Let's not forget that Aaron was the guy who refused to follow Barry Bonds around as Bonds tried to, and eventually did, break his all-time HR record.  

That's what a Hall of Famer thinks. Let them in, but make it known that they weren't clean.

After thinking about it, I tried to put myself in that 9-year-old kid who idolized A-Rod and had to find out he cheated, like the "Say it ain't so, Joe" kid in 8 Men Out.

So, I put it to the player I am a fan of the most. His name is Ryan Howard.

I've followed Howard since he played in Lakewood, Fla., and talked him up to anyone who would listen. And while it hasn't happened often, whenever steroid talk would come up, I would brush it away with the argument that "His brothers are bigger than him" and "When he got into pro ball, that's when they started hardcore testing."
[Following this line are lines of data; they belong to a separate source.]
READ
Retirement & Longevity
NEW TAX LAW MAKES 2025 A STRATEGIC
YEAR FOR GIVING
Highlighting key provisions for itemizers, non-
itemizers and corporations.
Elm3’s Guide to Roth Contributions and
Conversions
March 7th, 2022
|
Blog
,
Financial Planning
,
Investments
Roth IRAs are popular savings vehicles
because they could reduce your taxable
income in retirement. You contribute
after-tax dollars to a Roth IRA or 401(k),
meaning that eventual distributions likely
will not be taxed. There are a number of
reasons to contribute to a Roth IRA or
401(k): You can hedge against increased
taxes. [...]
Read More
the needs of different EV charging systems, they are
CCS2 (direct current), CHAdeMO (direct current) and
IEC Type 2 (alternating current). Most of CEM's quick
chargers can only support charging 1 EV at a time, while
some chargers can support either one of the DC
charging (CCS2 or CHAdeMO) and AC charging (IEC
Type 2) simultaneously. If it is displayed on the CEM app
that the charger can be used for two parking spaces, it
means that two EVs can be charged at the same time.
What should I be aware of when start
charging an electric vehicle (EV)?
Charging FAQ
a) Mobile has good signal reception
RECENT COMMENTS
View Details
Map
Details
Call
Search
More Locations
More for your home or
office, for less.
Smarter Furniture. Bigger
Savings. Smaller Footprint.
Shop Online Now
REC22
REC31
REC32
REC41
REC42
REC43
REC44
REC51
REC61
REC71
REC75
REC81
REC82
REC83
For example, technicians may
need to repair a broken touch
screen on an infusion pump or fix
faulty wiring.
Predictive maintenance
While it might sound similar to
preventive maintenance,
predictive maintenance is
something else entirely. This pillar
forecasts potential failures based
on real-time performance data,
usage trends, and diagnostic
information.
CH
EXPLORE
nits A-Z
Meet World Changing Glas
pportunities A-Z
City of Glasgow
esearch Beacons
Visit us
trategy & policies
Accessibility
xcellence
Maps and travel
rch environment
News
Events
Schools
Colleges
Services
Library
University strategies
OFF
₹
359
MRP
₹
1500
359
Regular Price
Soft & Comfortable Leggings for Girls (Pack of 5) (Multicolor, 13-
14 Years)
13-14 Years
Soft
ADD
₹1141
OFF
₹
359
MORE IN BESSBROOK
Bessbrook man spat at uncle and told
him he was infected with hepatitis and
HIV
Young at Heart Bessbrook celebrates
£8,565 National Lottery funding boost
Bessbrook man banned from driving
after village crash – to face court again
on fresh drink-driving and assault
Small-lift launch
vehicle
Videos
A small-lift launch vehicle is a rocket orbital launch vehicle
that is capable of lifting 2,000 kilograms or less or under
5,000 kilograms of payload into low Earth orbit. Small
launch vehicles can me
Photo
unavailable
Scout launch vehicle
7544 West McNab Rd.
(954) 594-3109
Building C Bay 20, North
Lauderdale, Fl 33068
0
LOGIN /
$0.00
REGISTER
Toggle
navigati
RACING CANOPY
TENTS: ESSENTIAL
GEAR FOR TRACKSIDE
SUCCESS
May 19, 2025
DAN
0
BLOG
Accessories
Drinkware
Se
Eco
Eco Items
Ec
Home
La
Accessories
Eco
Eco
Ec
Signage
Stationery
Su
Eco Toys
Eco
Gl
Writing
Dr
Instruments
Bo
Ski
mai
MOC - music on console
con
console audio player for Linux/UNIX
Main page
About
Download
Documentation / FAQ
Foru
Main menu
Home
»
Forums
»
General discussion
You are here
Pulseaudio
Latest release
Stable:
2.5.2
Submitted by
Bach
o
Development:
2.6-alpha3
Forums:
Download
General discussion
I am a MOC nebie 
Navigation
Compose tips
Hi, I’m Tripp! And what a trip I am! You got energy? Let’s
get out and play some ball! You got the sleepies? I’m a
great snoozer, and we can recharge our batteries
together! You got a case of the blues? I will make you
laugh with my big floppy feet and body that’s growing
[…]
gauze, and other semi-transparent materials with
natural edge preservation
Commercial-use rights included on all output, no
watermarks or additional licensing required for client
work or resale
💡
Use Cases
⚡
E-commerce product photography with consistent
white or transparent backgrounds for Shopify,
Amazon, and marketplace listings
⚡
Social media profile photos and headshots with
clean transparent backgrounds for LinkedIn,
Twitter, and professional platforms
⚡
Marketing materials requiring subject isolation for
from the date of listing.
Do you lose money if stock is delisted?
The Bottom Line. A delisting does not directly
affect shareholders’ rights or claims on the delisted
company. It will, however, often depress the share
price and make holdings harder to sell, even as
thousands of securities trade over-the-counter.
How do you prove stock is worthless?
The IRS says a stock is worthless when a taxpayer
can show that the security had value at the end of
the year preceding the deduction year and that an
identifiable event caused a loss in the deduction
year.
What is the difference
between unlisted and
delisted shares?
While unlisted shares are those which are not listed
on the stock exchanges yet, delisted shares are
I still claim this when asked if I think Howard took steroids. I still say no way; Howard is clean.

But I thought to myself, "What would you do if it came out tomorrow that Howard did steroids?"  

The answer is, I would be shocked and would never look at Howard again. I would be disgusted and ashamed to ever have worn his shirt. That's when it hit me, that I am 100 percent against steroid users in the Hall of Fame.

To be in the Hall of Fame is a privilege many will never see.

And for the A-Rod's, Man-A-Ram's, Big Mac's, and Slammin Sammy's, the guys who didn't need to use steroids, it's like cheating on your wife when all she does is love you. It's selfish, and you deserve to get caught.

You deserve the divorce, and in this case, the divorce is from a marriage that will never come: A life-long bond in the Hall of Fame.

If Shoeless Joe is still not in the Hall of Fame after the amazing career he had, then why should A-Rod? All Joe did was go to a meeting.

All he did was hit over .300 in the WS, never committing an error during the WS, hit the Series' only HR, and flat out didn't throw the WS. But Joe was banished.

Then there's Charlie Hustle, Pete Rose. He played the game the right way: hard. He was tough, gritty, the way that makes you proud to be a fan.

But he was a crappy manager and a degenerate gambler, so he's not in. Even though he is one of the greatest baseball players to ever live, he bet on baseball, and that means he is out.

If using steroids is cheating, and you can still be considered for the Hall if you use steroids, then what is going to a meeting and placing a wager? Bud Selig has his priorities screwed up on this one.

I urge the zero baseball writers reading this who have a vote for the Hall not to vote. So far, it has worked. They have tarnished the game for no reason other than greed.

The American Way screwed up America's game, and I, for one, say, "Not in my Hall of Fame, not in my league, not on my ballot."